OpenAI has unveiled a new voice assistant feature capable of reading facial expressions and translating spoken language in real-time, reminiscent of the AI from the film “Her.” During a livestream demonstration on Monday, OpenAI engineers and CTO Mira Murati showcased the assistant’s new capabilities. They prompted the assistant to be more expressive while telling a bedtime story, switched it to a robotic voice, and concluded with a singing voice. The assistant also demonstrated the ability to interpret what the phone’s camera was seeing and respond to on-screen visuals, as well as act as a translator without continuous prompting.
The voice response of the assistant closely resembled Scarlett Johansson’s character in “Her,” where an AI assistant forms a relationship with a human. Following the event, OpenAI CEO Sam Altman cryptically posted “her” on X, highlighting his admiration for the movie. Murati clarified in a briefing with The Verge that the assistant was not intentionally designed to mimic Johansson, emphasizing, “Someone asked me in the audience this exact same question, and then she said, ‘Ah, maybe the reason I didn’t recognize it from ChatGPT is because the voice has so much personality and tonality.’”
These enhancements mark a significant upgrade over ChatGPT’s current voice mode, which offers limited interaction and cannot be interrupted or respond to visual inputs. The new features will be launched in a limited “alpha” release in the coming weeks and will first be available to ChatGPT Plus subscribers before a broader rollout.
This announcement follows a Bloomberg report suggesting OpenAI is close to a deal with Apple to integrate ChatGPT into the iPhone, potentially offering a more reliable alternative to Siri. When questioned about the partnerships, Murati said, “We haven’t talked about any of the partnerships.”

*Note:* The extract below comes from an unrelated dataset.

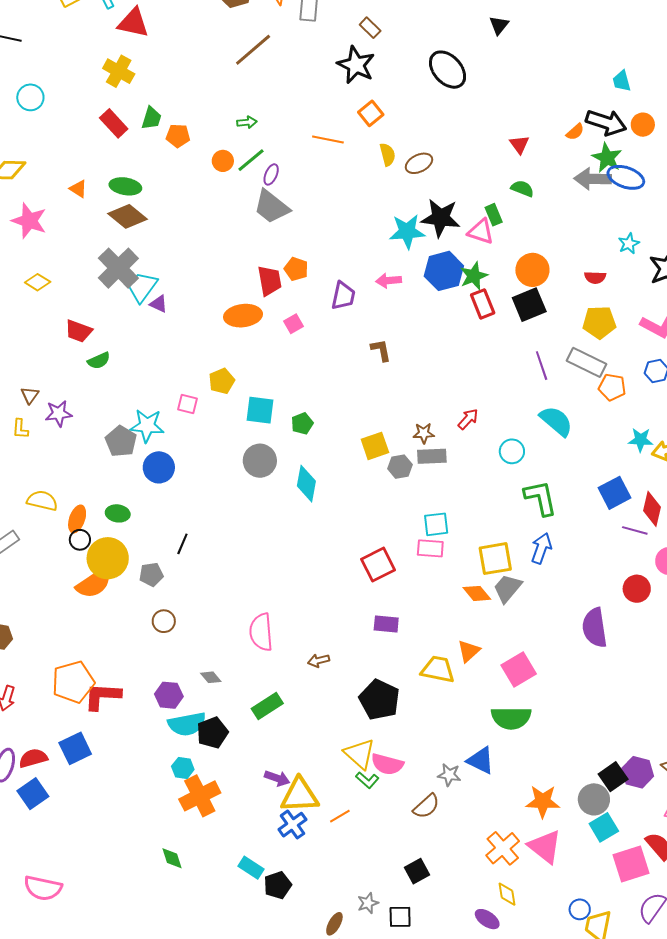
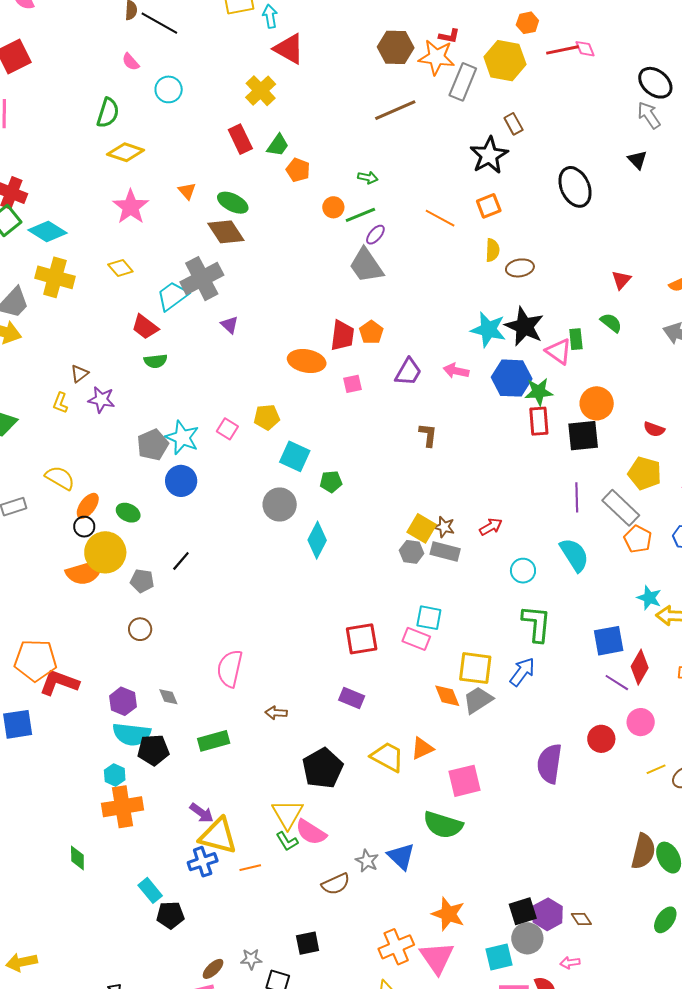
black triangle: (499, 25) -> (637, 160), turned -40
cyan trapezoid: (142, 287) -> (173, 296), moved
yellow square: (375, 446) -> (422, 528), moved, turned 32
gray circle: (594, 799) -> (527, 938), moved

OpenAI CEO Sam Altman expressed his enthusiasm in a blog post after the livestream, stating, “The new voice (and video) mode is the best computer interface I’ve ever used. It feels like AI from the movies; and it’s still a bit surprising to me that it’s real. Getting to human-level response times and expressiveness turns out to be a big change.”
These advancements not only enhance the functionality of AI assistants but also bring them closer to human-like interactions, potentially transforming how users engage with technology.